• [Work to complete]
Count how many lines below include the string "кожа". Only that number should appear in the reply.

• [Recorded data]
━━━━━━━━━━━━━━━━━━━━━━━━━━━━━━

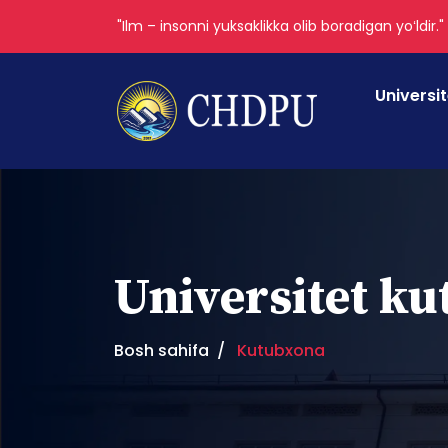
"Ilm – insonni yuksaklikka olib boradigan yoʻldir.
Universi
Universitet k
Bosh sahifa
Kutubxona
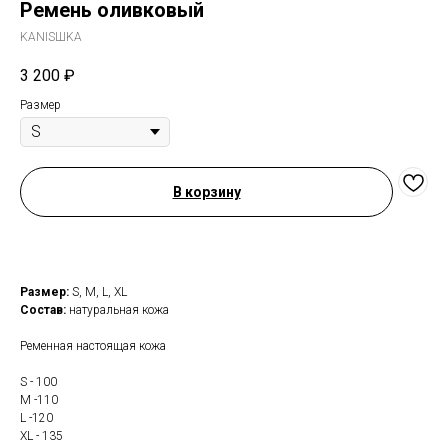
Ремень оливковый
KANISШKA
3 200
₽
Размер
В корзину
Размер:
S, M, L, XL
Состав:
натуральная кожа
Ременная настоящая кожа
S - 100
M -110
L -120
XL - 135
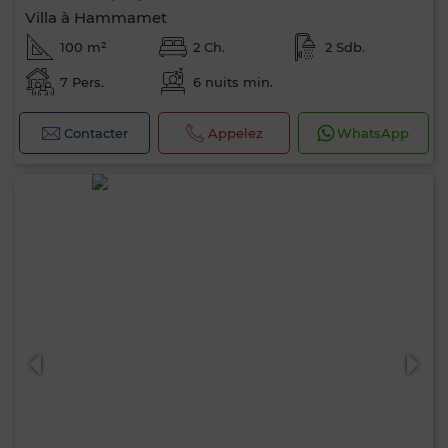
Villa à Hammamet
100 m²
2 Ch.
2 Sdb.
7 Pers.
6 nuits min.
Contacter
Appelez
WhatsApp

━━━━━━━━━━━━━━━━━━━━━━━━━━━━━━

• [Reply]
2